Jane Houghton‘s LS debut is one of the most complex tales in the archives. The Girl With the Feet features one of the best prolonged suspense scenes I have ever read. You can feel yourself wanting to jump in and advise the Joshua, who is not a very lucky person
Q: The tension and weird meetings were fabulous. Was it difficult keeping all the action scenes straight in your mind?
Q: Was this piece plotted in advance or was the arc something that revealed itself during composition?
Q: One more, a bonus–What do you think might have happened if it continued beyond the end?
Q1: The tension and weird meetings were fabulous. Was it difficult keeping all the action scenes straight in your mind?
A1: Thank you, I really appreciate this. I don’t remember this being something that I struggled with. The story sort of possessed me during the writing process, so the scenes were firmly lodged in my mind.
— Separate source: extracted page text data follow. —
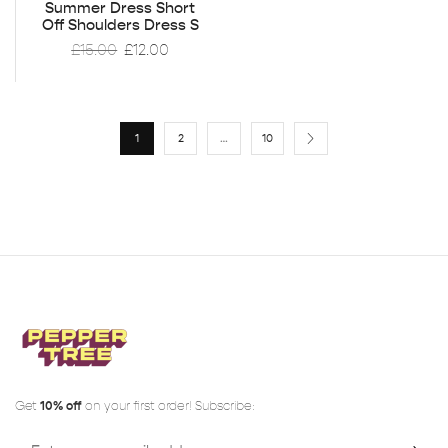
Summer Dress Short
Off Shoulders Dress S
£
15.00
£
12.00
1
2
…
10
Get
10% off
on your first order! Subscribe: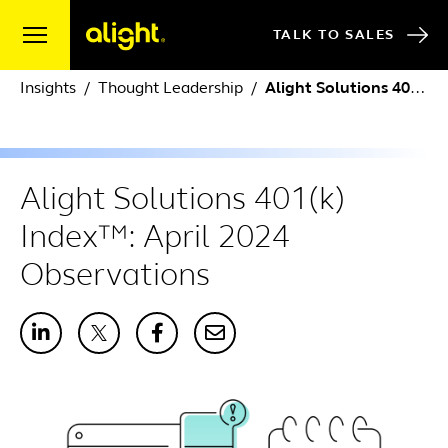
Skip to content
TALK TO SALES
Insights
Thought Leadership
Alight Solutions 401(k) Index™: April 2024 Observations
Alight Solutions 401(k)
Index™: April 2024
Observations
I don’t know whether this is something to be celebrated or bewailed…possessed by a story of psychotic murder and nightmarish blackmail…perhaps I need a visit to Freud…
Q2: Was this piece plotted in advance or was the arc something that revealed itself during composition?
A2: I rarely plot in advance – in fact, I don’t think that I ever have. I’m either a maverick at heart or astoundingly lazy and lacking in the foresight department. I’ll leave it to you to decide. Before setting pen to paper, I had the image of a drunk guy trying to get in to the wrong apartment. As people routinely do. Unless this only happens where I live. I knew that he was down on his luck. I knew that his luck would get worse. (Oh, what an evil cow I am…but we’ve got to get our kicks somehow.) Beyond this, I knew nothing. My fingers would decide the rest as they rode the writing wave. I literally decided on the murder scene – and her poignantly placed feet – as I wrote it; in a way, it decided for itself and proceeded to reveal its ghastly face to me.
Q3: One more, a bonus. What do you think might have happened if it continued beyond the end?
A3: What a brilliant question – you’re firing on all cylinders today. It gives me the chance to think about something that I’ve never once considered. Bizarre, I know. But when I leave a story, I leave it; its end point is a boundary that I don’t cross. I think that I must subconsciously worry that I will tarnish the story. Or, more likely where I’m concerned, start to doubt all my decisions and then spend the next year pulling it apart and torturing myself. Yes, another trip to Sir Freud is in order…
But let’s imagine that for one night only I do cross that boundary. For one night only I channel my inner lioness and plumb the depths of her bravery. Joshua is talking to his brother, Adam; Joshua has just found out that Albie requires his ‘assistance’ again. There is more ‘furniture’ to be moved. He is trapped. What does he do?
He wants to cry. To scream and shout. To run away and never look back. But he doesn’t. He can’t. Yes, he is a weak man. A troubled man. Demons hover all around him, perpetual companions. His marriage has failed. His fondness for the booze is spiralling. But he loves his baby brother. He loves his estranged wife. He can’t run away – doing so will put them in danger. Going to the police is not an option. He can’t trust them – they might all be in cahoots with their revered DI. Ultimately, he can’t refuse to help said revered DI, for fear that he will turn his sights on his brother and wife.
Though weak, Joshua is not bad. He has morals. Compassion. Empathy. Helping Albie again will crush him emotionally. He will hate himself – even more than he does already. His drinking will worsen. A reconciliation with Hannah will become impossible. Adam will eventually tire of his drinking and apparent recklessness and start to distance himself from him.
Joshua is stuck. He is in quicksand. Going along with Albie’s deadly dance is the only way that he can keep himself – and his loves – from total immersion.